WHAT THIS TASK INVOLVES
Reproduce, without alteration, every line of the data; exclude the images.

Data excerpts
*****

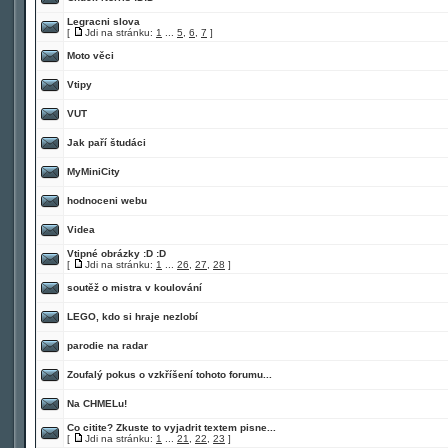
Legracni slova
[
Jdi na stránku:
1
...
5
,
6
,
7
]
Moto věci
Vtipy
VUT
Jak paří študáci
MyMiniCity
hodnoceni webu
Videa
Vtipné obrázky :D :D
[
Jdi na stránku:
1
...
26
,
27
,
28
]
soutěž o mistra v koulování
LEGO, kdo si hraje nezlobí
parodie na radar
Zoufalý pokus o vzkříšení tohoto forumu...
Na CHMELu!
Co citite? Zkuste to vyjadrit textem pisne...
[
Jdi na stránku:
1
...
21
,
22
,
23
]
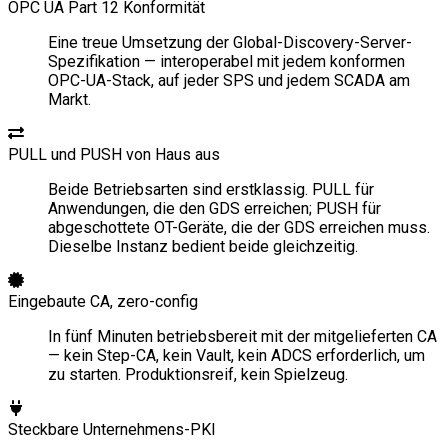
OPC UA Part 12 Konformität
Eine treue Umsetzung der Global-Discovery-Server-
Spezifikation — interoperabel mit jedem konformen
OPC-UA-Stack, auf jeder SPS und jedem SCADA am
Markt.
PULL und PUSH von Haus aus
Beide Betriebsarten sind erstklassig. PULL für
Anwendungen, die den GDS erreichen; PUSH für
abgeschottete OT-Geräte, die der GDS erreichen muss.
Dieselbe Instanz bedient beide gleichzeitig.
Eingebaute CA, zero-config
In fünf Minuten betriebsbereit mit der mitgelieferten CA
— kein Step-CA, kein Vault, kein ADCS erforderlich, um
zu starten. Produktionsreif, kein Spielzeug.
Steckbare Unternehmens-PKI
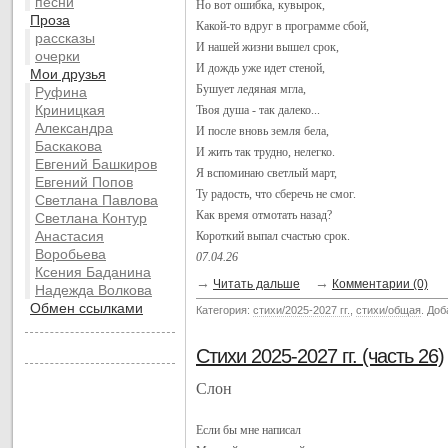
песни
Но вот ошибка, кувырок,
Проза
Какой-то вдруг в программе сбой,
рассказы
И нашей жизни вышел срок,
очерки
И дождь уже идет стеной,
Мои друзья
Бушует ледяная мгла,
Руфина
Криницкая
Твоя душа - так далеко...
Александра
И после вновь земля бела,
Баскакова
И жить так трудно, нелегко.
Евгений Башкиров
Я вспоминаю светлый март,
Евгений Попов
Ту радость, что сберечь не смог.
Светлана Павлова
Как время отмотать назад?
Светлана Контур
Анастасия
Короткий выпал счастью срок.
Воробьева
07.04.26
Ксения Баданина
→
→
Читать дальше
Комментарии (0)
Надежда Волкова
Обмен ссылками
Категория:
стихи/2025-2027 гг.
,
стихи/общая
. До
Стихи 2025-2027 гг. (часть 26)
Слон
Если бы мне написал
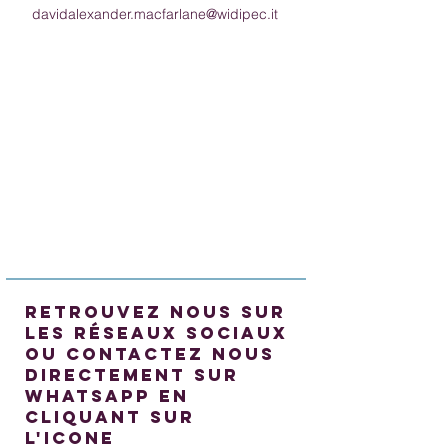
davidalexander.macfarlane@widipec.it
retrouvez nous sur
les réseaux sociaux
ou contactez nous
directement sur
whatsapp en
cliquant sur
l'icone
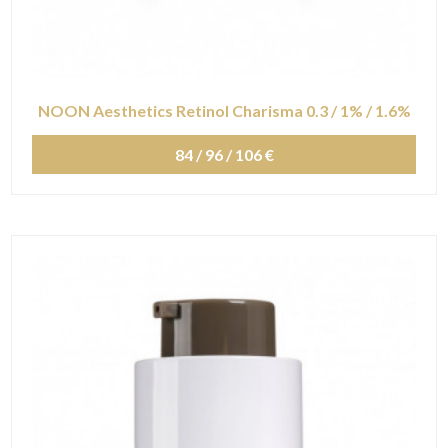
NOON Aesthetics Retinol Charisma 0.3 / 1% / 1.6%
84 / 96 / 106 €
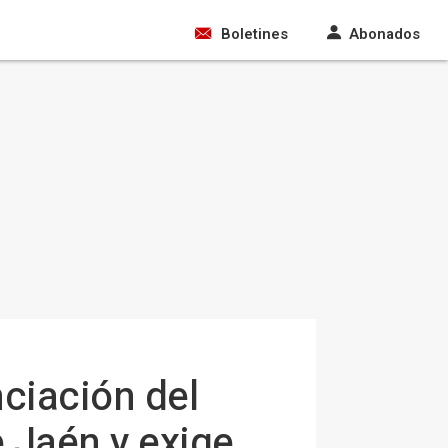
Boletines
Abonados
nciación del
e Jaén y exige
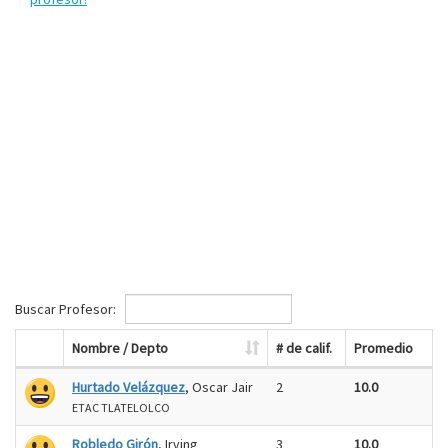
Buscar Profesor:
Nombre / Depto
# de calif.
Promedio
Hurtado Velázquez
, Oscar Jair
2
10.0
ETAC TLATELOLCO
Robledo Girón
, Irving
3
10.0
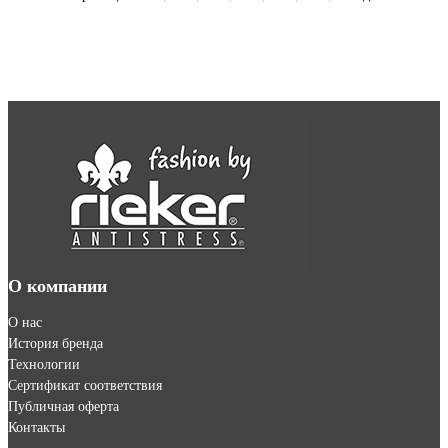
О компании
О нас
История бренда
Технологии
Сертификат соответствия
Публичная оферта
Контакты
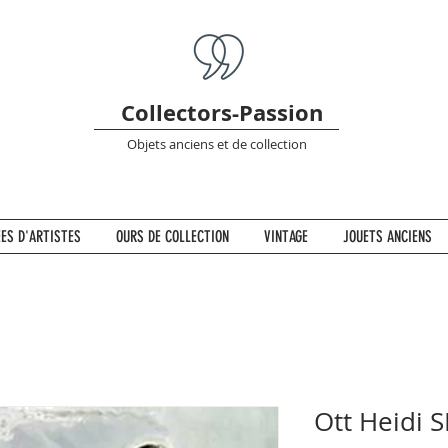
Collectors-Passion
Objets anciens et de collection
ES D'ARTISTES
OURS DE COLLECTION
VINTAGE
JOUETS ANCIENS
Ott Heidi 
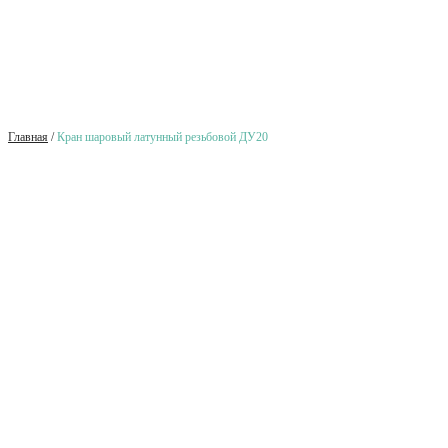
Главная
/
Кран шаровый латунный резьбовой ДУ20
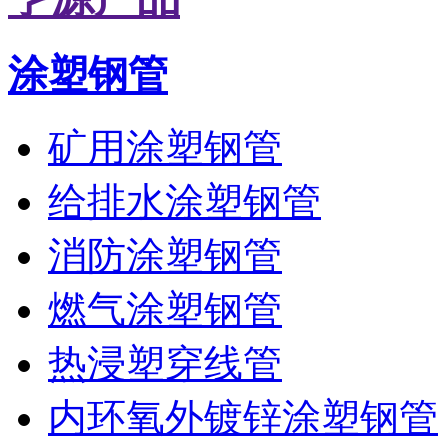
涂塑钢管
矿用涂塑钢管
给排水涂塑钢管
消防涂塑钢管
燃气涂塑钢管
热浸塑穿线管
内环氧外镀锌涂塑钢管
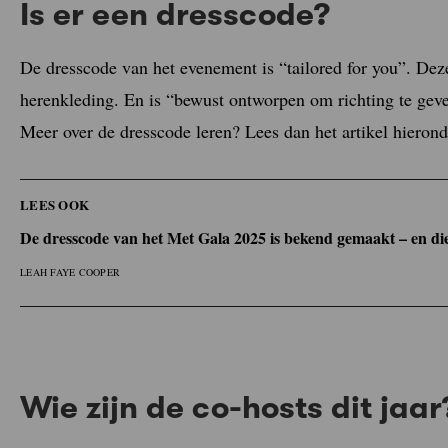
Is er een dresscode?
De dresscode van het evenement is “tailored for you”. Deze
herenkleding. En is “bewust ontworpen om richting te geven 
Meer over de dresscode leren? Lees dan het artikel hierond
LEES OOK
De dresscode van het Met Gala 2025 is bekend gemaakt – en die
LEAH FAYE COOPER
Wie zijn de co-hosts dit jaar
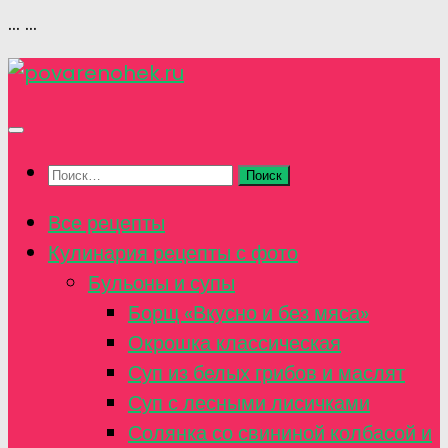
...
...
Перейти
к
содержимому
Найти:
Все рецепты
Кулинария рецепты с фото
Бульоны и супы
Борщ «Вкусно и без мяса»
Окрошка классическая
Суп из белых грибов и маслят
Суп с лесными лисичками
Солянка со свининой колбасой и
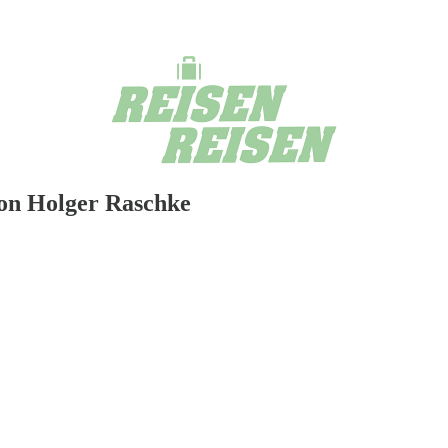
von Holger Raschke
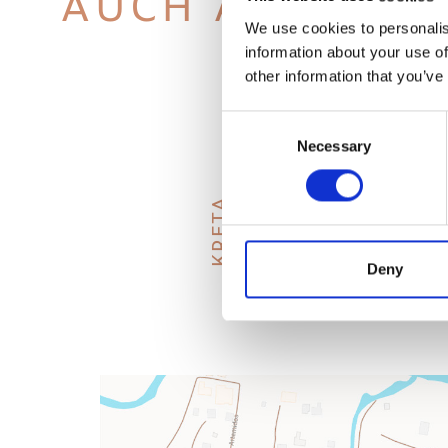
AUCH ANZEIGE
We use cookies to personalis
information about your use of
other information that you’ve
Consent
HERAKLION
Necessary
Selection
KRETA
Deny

*****

EXPECTED ANSWER
Legracni slova
[
Jdi na stránku:
1
...
5
,
6
,
7
]
Moto věci
Vtipy
VUT
Jak paří študáci
MyMiniCity
hodnoceni webu
Videa
Vtipné obrázky :D :D
[
Jdi na stránku:
1
...
26
,
27
,
28
]
soutěž o mistra v koulování
LEGO, kdo si hraje nezlobí
parodie na radar
Zoufalý pokus o vzkříšení tohoto forumu...
Na CHMELu!
Co citite? Zkuste to vyjadrit textem pisne...
[
Jdi na stránku:
1
...
21
,
22
,
23
]
OPC UA Part 12 Konformität
Eine treue Umsetzung der Global-Discovery-Server-
Spezifikation — interoperabel mit jedem konformen
OPC-UA-Stack, auf jeder SPS und jedem SCADA am
Markt.
PULL und PUSH von Haus aus
Beide Betriebsarten sind erstklassig. PULL für
Anwendungen, die den GDS erreichen; PUSH für
abgeschottete OT-Geräte, die der GDS erreichen muss.
Dieselbe Instanz bedient beide gleichzeitig.
Eingebaute CA, zero-config
In fünf Minuten betriebsbereit mit der mitgelieferten CA
— kein Step-CA, kein Vault, kein ADCS erforderlich, um
zu starten. Produktionsreif, kein Spielzeug.
Steckbare Unternehmens-PKI
песни
Но вот ошибка, кувырок,
Проза
Какой-то вдруг в программе сбой,
рассказы
И нашей жизни вышел срок,
очерки
И дождь уже идет стеной,
Мои друзья
Бушует ледяная мгла,
Руфина
Криницкая
Твоя душа - так далеко...
Александра
И после вновь земля бела,
Баскакова
И жить так трудно, нелегко.
Евгений Башкиров
Я вспоминаю светлый март,
Евгений Попов
Ту радость, что сберечь не смог.
Светлана Павлова
Как время отмотать назад?
Светлана Контур
Анастасия
Короткий выпал счастью срок.
Воробьева
07.04.26
Ксения Баданина
→
→
Читать дальше
Комментарии (0)
Надежда Волкова
Обмен ссылками
Категория:
стихи/2025-2027 гг.
,
стихи/общая
. До
Стихи 2025-2027 гг. (часть 26)
Слон
Если бы мне написал
davidalexander.macfarlane@widipec.it
retrouvez nous sur
les réseaux sociaux
ou contactez nous
directement sur
whatsapp en
cliquant sur
l'icone
NOON Aesthetics Retinol Charisma 0.3 / 1% / 1.6%
84 / 96 / 106 €
Boletines
Abonados
nciación del
e Jaén y exige
Buscar Profesor:
Nombre / Depto
# de calif.
Promedio
Hurtado Velázquez
, Oscar Jair
2
10.0
ETAC TLATELOLCO
Robledo Girón
, Irving
3
10.0
О компании
О нас
История бренда
Технологии
Сертификат соответствия
Публичная оферта
Контакты
Collectors-Passion
Objets anciens et de collection
ES D'ARTISTES
OURS DE COLLECTION
VINTAGE
JOUETS ANCIENS
Ott Heidi 
Главная
/
Кран шаровый латунный резьбовой ДУ20
涂塑钢管
矿用涂塑钢管
给排水涂塑钢管
消防涂塑钢管
燃气涂塑钢管
热浸塑穿线管
内环氧外镀锌涂塑钢管
Is er een dresscode?
De dresscode van het evenement is “tailored for you”. Deze
herenkleding. En is “bewust ontworpen om richting te geven 
Meer over de dresscode leren? Lees dan het artikel hierond
LEES OOK
De dresscode van het Met Gala 2025 is bekend gemaakt – en die
LEAH FAYE COOPER
Wie zijn de co-hosts dit jaar
...
...
Перейти
к
содержимому
Найти:
Все рецепты
Кулинария рецепты с фото
Бульоны и супы
Борщ «Вкусно и без мяса»
Окрошка классическая
Суп из белых грибов и маслят
Суп с лесными лисичками
Солянка со свининой колбасой и
von Holger Raschke
AUCH ANZEIGE
We use cookies to personalis
information about your use of
other information that you’ve
Consent
HERAKLION
Necessary
Selection
KRETA
Deny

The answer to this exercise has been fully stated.